Chichén Viejo o el futuro difícil
- Ulises Carrillo
- 18 may 2020
- 4 Min. de lectura
Actualizado: 15 oct 2020


Traspasar el umbral del arco en silencio, con los sutiles sonidos de la naturaleza que sólo hacen más patente la presencia del hombre y la ausencia de las multitudes, te deja listo para contemplar el espacio donde está la edificación más antigua de Chichén Itzá, construida hace más de mil 400 años.
Tortugas que nos llevan de pasajeros
El área es monumental y, al mismo tiempo, íntima por los árboles que dan sombra a todo. Es difícil escoger qué maravilla admirar primero. Lo primero es un réptil. La enorme plataforma circular que representa el caparazón de una tortuga, con escalinatas que simulan sus patas y la delicada cabeza del quelonio coronándolo todo, no nos deja olvidar que al final la Madre Tierra es un ser vivo y nosotros simples habitantes temporales sobre su caparazón, entre el agua y el cielo, invitados efímeros, no dueños y menos amos destructores.

A la izquierda del Templo de la Serie Inicial está la Columnata del Yugo, entre flores y árboles que invitan a sentarte y respirar para llenarte de la historia humana, no de las energías o vibras que puso de moda el New Age de Raúl Velasco, el de Siempre en Domingo, y su espiritualidad desde Miami.
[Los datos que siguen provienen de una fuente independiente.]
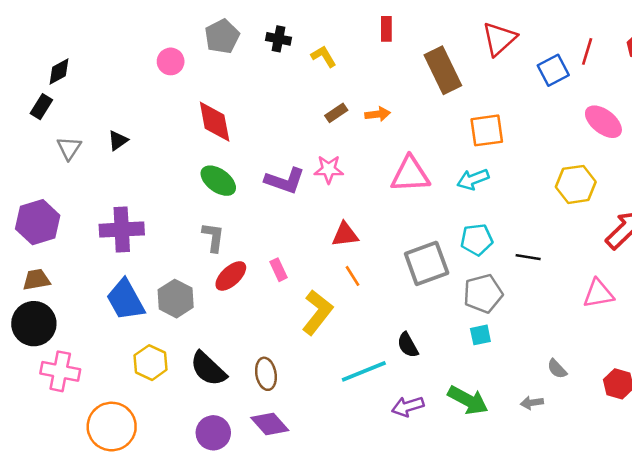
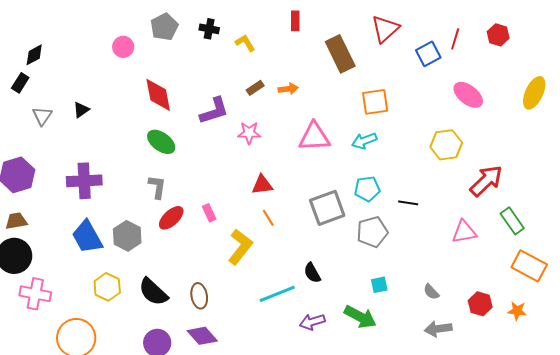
purple L-shape: (285, 181) -> (214, 111), moved, turned -36
cyan square: (480, 335) -> (379, 285), moved
gray arrow: (532, 403) -> (438, 329), moved, size x1.5

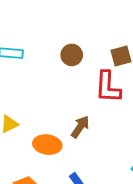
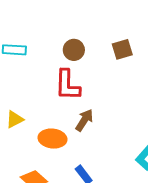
red L-shape: (108, 87) -> (67, 85), moved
Respirar y llenarse de esos logros concretos, reales, llenos de conflictos, fracasos y avances que nos hicieron verdaderamente humanos. De verdad, vestirse de blanco y alzar las manos al cielo aquí no es necesario.

Palacios en pie
Todo en este espacio es milagroso en su nivel de preservación e integración con la naturaleza; sin embargo, los grandes tesoros siguen esperando para ser vistos unos pasos más adentro de las entrañas de Chichén Viejo. Juntos, uno al lado del otro, integrados en un gran monumento, están el Palacio de los Falos, la Casa de los Caracoles y la Casa de las Columnas Atlantes.
No hay palabras para describir este complejo. El Palacio está en pie -sí, en pie-, uno puede visitar cuartos completamente techados, pasillos cubiertos que se interconectan, patios interiores, escalinatas que llevan a un segundo piso. No hay que imaginarse cómo habría lucido un complejo habitacional y administrativo en el esplendor maya; aquí uno puede verlo, recorrerlo, sentirlo. No hay nada comparable.
Se puede entrar a habitaciones que, siglos después de su abandono, siguen frescas, cómodas, estéticas. Las áreas de descanso -camas dice uno con ignorancia- están ahí, algunas con bases delicadamente labradas. Uno siente que visita un palacio romano, una casa en Pompeya en la que el tiempo quedó congelado no por lava, sino por selva. El paso de los habitantes de hace milenios sigue impreso en el aire, como si ayer hubieran estado aquí. Ese es el estado maravilloso en el que todo se encuentra.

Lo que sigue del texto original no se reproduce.